Millennium Curriculum Project Update - January 8, 1998
1. Approximately 30 content subcommittee proposals, to be referred to as
"themes," were received by the December 31, 1997 deadline. A few more proposals
have come in. Proposals were reviewed and grouped into general categories.
2. Plan for formulation of the new year one curriculum: Dr. Malemud, Core Academic
Program Coordinator, will oversee a horizontal oversight subcommittee under the Core
Content working group for year one which will include all "major players" in our
currrent year one, including representatives of both clinical and elective programs and
representatives from the MCP submitted vertical themes (content proposals).
Delineation of two categories is necessary:
- Prior knowledge required upon entrance to medical school - that body of material
that will not be taught.
- The first required horizontal block of the new curriculum that comprises the foundation,
or fundamentals, level. Once this is determined, it must then be decided how each content
theme hooks in vertically to the horizontal block.
Dr. LaManna was optimistic that we will have a good idea of:
- the fundamentals
- the teaching faculty involved, and
- the vertical themes that will hook into the horizontal blocks.
Representation of the following groups on the year one curriculum committee is vital:
- Current medical students
- Emeritus faculty
- M.D./Ph.D. students
Our goal is to have an outline of the first year curriculum including both the clinical
and community orientation ready for the February 27, 1998 medical education
retreat.
3. Brief discussion of some of the "gaps" existing in the new curriculum in
its beginning stages.
4. After the curriculum is designed, the Evaluation working group will focus on how to
test it.
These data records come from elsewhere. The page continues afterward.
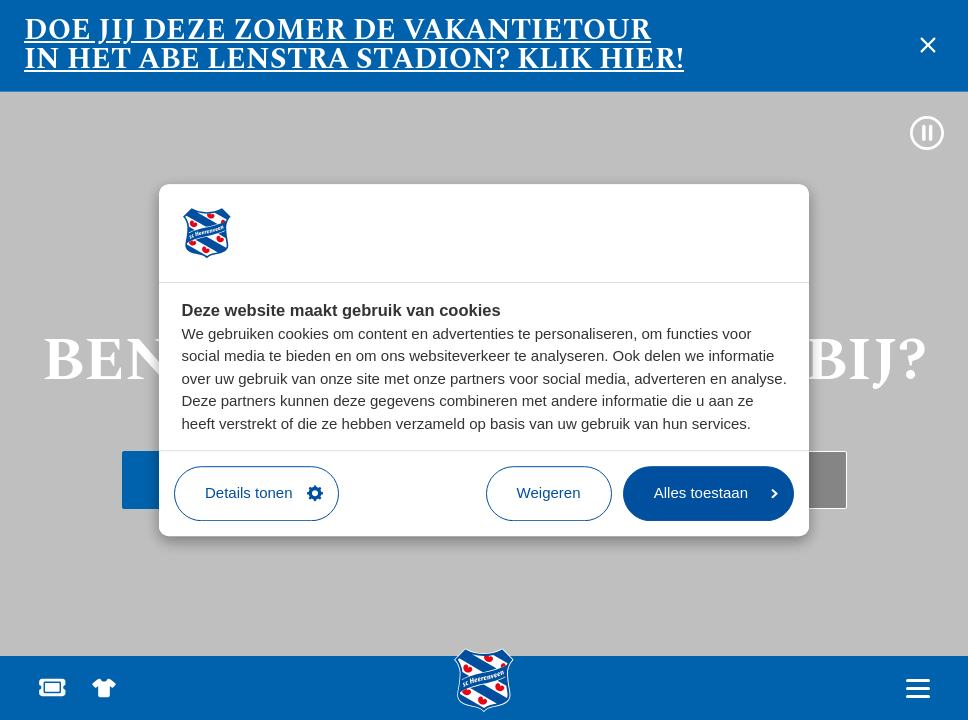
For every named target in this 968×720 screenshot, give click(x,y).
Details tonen (264, 492)
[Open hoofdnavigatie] (917, 688)
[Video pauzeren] (927, 133)
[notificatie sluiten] (928, 45)
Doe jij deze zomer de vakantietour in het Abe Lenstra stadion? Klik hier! (354, 45)
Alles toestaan (716, 492)
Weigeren (549, 492)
Tentative ideas include:
- Pre-tests given to students entering with advanced scientific backgrounds could allow
these individuals to test out of fundamental requirements and go directly into advanced
study.
- Interim examinations could be given to students so that the individual could measure
where he/she is along the way. Issues for consideration include possibilities that the
individual student could take the interim at his/her own rate and be able to take it
again.
Valid plans to evaluate and compare the new curriculum to the old one cannot be
formulated, as there exists no control group. The variables are so great when trying to
make such a comparison. The consensus was opposed to using the USMLE Step 1 scores as a
measure of the new curriculum's success. We are currently at the 99% pass rate for
first-time test takers. A reduction in the number of students repeating year one or in the
number of students having to take the USMLE Step 1 several times would be welcome.
Assessing how well we compete with the thirteen-member consortium and other Ohio schools
in attracting students, and also how many acceptances we have to offer, once we institute
our new curriculum would be significant outcome measures. It was emphasized that the whole
concept of the new curriculum is not about examination scores. We are focusing on an
environment that is more integrated, intellectual, and satisfaction-inducing. The
Millennium Curriculum Project is about attitudes and behavior, the driving forces behind
our revision. We can test quality assurance and quality control as we develop and deliver
our curriculum. However, measuring how students use what they have learned after they
graduate is much more difficult to assess. Each faculty member has his/her own unique view
of what the physician five years out of medical school should be like.